Gemini Oddity automatically delegates complex code analysis tasks from Claude Code to Google Gemini, combining Claude's reasoning capabilities with Gemini's large context processing power. Now with OAuth 2.0, it's secure enough for enterprise deployment.

graph TB
    subgraph "Claude Code"
        CC[Claude Code CLI]
        TC[Tool Call]
    end
    
    subgraph "OAuth-Enhanced Bridge"
        HS[Hook System]
        DE[Decision Engine]
        OM[🔐 OAuth Manager]
        EM[🔒 Encryption Module]
        PC[Path Converter]
        CH[Cache Layer]
    end
    
    subgraph "External APIs"
        GA[Google OAuth]
        GC[Gemini CLI]
        GM[Gemini API]
    end
    
    CC -->|PreToolUse Hook| HS
    HS --> PC
    PC --> DE
    DE -->|Needs Auth| OM
    OM -->|Secure Token| EM
    EM -->|Encrypted Storage| OM
    OM <-->|OAuth Flow| GA
    DE -->|Delegate?| CH
    CH -->|Authorized| GC
    GC --> GM
    GM -->|Analysis| CH
    CH -->|Response| HS
    HS -->|Result| CC
    
    style OM fill:#4CAF50
    style EM fill:#FF9800
    style GA fill:#2196F3

• Token Limit: Content exceeds ~50k tokens (~200KB)
• Multi-File Tasks: ≥3 files for Task operations
• Safety Limits: Content ≤10MB and ≤800k tokens for Gemini
• Security: Automatic exclusion of sensitive files (*.secret, *.key, *.env)

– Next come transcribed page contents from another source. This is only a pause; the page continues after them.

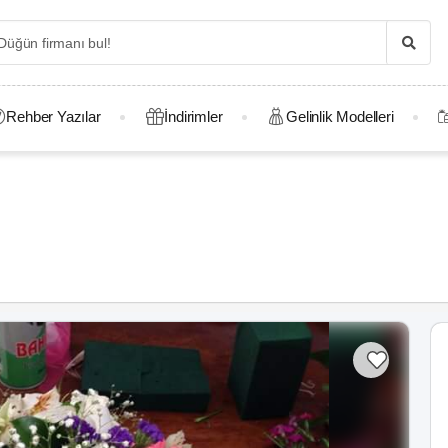
Rehber Yazılar
İndirimler
Gelinlik Modelleri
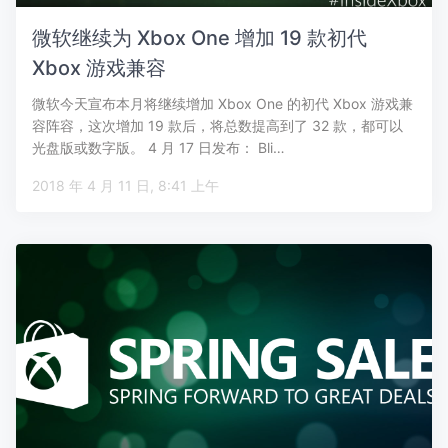
微软继续为 Xbox One 增加 19 款初代
Xbox 游戏兼容
微软今天宣布本月将继续增加 Xbox One 的初代 Xbox 游戏兼
容阵容，这次增加 19 款后，将总数提高到了 32 款，都可以
光盘版或数字版。 4 月 17 日发布： Bli…
2018 年 4 月 11 日, 8:41 上午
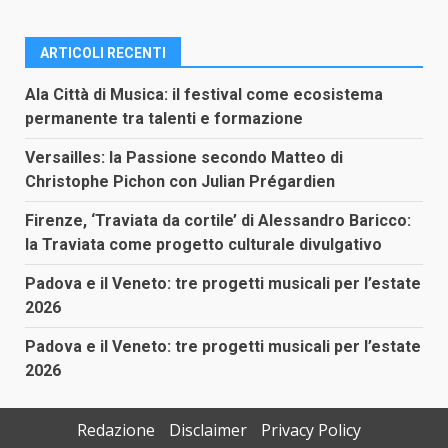
ARTICOLI RECENTI
Ala Città di Musica: il festival come ecosistema
permanente tra talenti e formazione
Versailles: la Passione secondo Matteo di
Christophe Pichon con Julian Prégardien
Firenze, ‘Traviata da cortile’ di Alessandro Baricco:
la Traviata come progetto culturale divulgativo
Padova e il Veneto: tre progetti musicali per l’estate
2026
Padova e il Veneto: tre progetti musicali per l’estate
2026
Redazione
Disclaimer
Privacy Policy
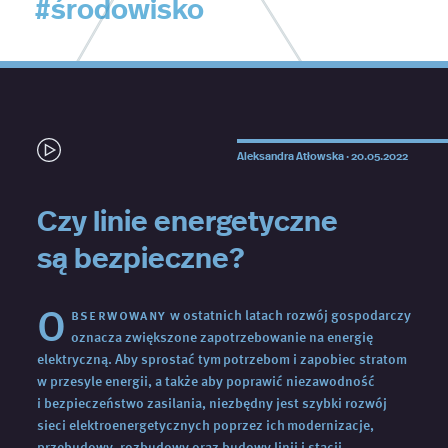
#środowisko
Aleksandra Atłowska ·
20.05.2022
Czy linie energetyczne
są bezpieczne?
O
bserwowany
w ostatnich latach rozwój gospodarczy
oznacza zwiększone zapotrzebowanie na energię
elektryczną. Aby sprostać tym potrzebom i zapobiec stratom
w przesyle energii, a także aby poprawić niezawodność
i bezpieczeństwo zasilania, niezbędny jest szybki rozwój
sieci elektroenergetycznych poprzez ich modernizacje,
przebudowy, rozbudowy oraz budowy linii i stacji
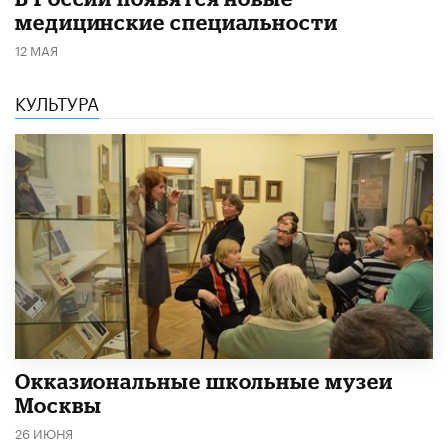
медицинские специальности
12 МАЯ
КУЛЬТУРА
​Окказиональные школьные музеи
Москвы
26 ИЮНЯ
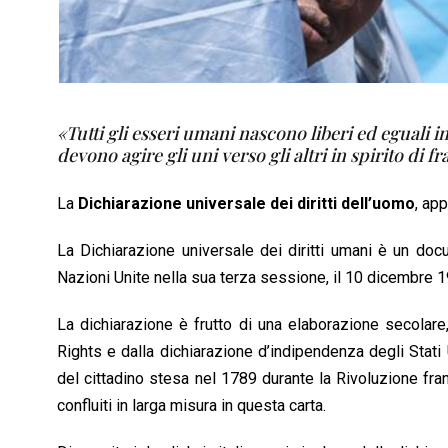
«Tutti gli esseri umani nascono liberi ed eguali in 
devono agire gli uni verso gli altri in spirito di fr
La
Dichiarazione universale dei diritti dell’uomo
, ap
La Dichiarazione universale dei diritti umani è un doc
Nazioni Unite nella sua terza sessione, il 10 dicembre 1
La dichiarazione è frutto di una elaborazione secolare, c
Rights e dalla dichiarazione d’indipendenza degli Stati U
del cittadino stesa nel 1789 durante la Rivoluzione france
confluiti in larga misura in questa carta.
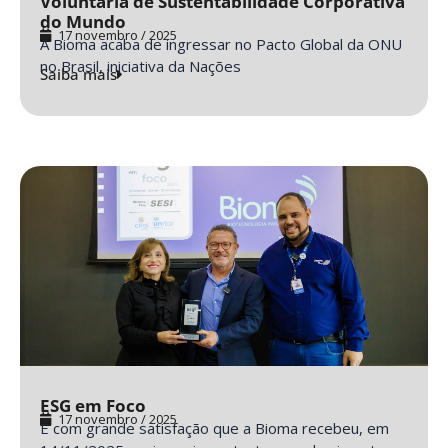
Voluntária de Sustentabilidade Corporativa
do Mundo
17 novembro / 2025
A Bioma acaba de ingressar no Pacto Global da ONU
no Brasil, iniciativa da Nações
Saiba mais
ESG em Foco
17 novembro / 2025
É com grande satisfação que a Bioma recebeu, em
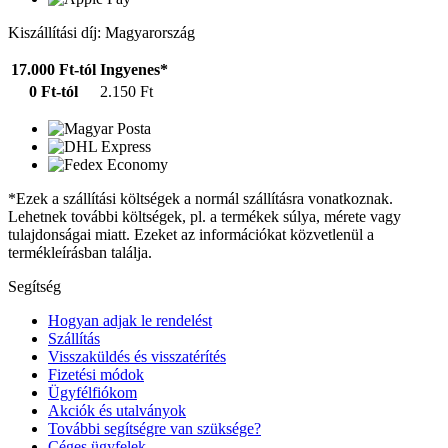
Kiszállítási díj: Magyarország
17.000 Ft-tól
Ingyenes*
0 Ft-tól
2.150 Ft
*Ezek a szállítási költségek a normál szállításra vonatkoznak.
Lehetnek további költségek, pl. a termékek súlya, mérete vagy
tulajdonságai miatt. Ezeket az információkat közvetlenül a
termékleírásban találja.
Segítség
Hogyan adjak le rendelést
Szállítás
Visszaküldés és visszatérítés
Fizetési módok
Ügyfélfiókom
Akciók és utalványok
További segítségre van szüksége?
Céges ügyfelek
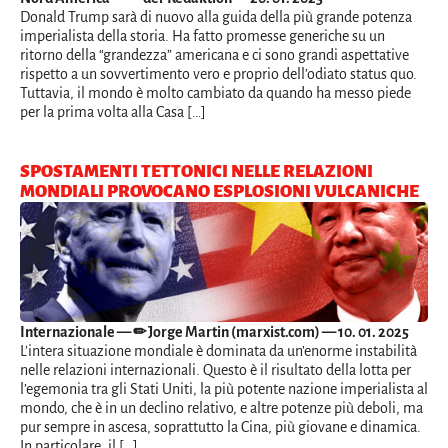
Donald Trump sarà di nuovo alla guida della più grande potenza
imperialista della storia. Ha fatto promesse generiche su un
ritorno della “grandezza” americana e ci sono grandi aspettative
rispetto a un sovvertimento vero e proprio dell’odiato status quo.
Tuttavia, il mondo è molto cambiato da quando ha messo piede
per la prima volta alla Casa […]
SPOSTAMENTI TETTONICI NELLE RELAZIONI
MONDIALI PROVOCANO ESPLOSIONI VULCANICHE
Internazionale
— ✏ Jorge Martin (marxist.com) — 10. 01. 2025
L’intera situazione mondiale è dominata da un’enorme instabilità
nelle relazioni internazionali. Questo è il risultato della lotta per
l’egemonia tra gli Stati Uniti, la più potente nazione imperialista al
mondo, che è in un declino relativo, e altre potenze più deboli, ma
pur sempre in ascesa, soprattutto la Cina, più giovane e dinamica.
In particolare, il […]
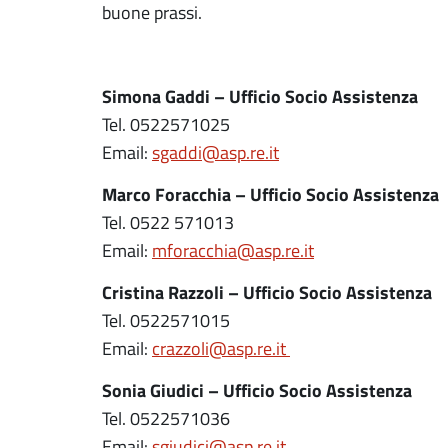
buone prassi.
Simona Gaddi – Ufficio Socio Assistenza
Tel. 0522571025
Email:
sgaddi@asp.re.it
Marco Foracchia – Ufficio Socio Assistenza
Tel. 0522 571013
Email:
mforacchia@asp.re.it
Cristina Razzoli – Ufficio Socio Assistenza
Tel. 0522571015
Email:
crazzoli@asp.re.it
Sonia Giudici – Ufficio Socio Assistenza
Tel. 0522571036
Email:
sgiudici@asp.re.it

• Claude Code CLI installed
• Google Gemini CLI v1.0.0+
• Bash 4.0+ (macOS/Linux)
• jq, curl, openssl (installed automatically if missing)

# Clone the repository
git clone https://github.com/good-night-oppie/gemini-oddity
cd gemini-oddity

# Run the interactive setup wizard
./setup/interactive-setup.sh

# The colorful wizard will guide you through:
# 1. Choosing OAuth authentication (recommended)
# 2. Setting up Google OAuth credentials
# 3. Configuring encryption password
# 4. Completing OAuth authorization
# 5. Validating your setup

# Test the installation
./test/test-runner.sh

# Use Claude Code normally - OAuth is handled automatically!
claude "analyze all Python files in this project"

Upgrading from v1.x? We've got you covered:

# Automatic migration with backup
./setup/interactive-setup.sh --migrate

# Your config is backed up to config.backup.json
# The wizard handles the entire OAuth setup

See Migration Guide for detailed instructions.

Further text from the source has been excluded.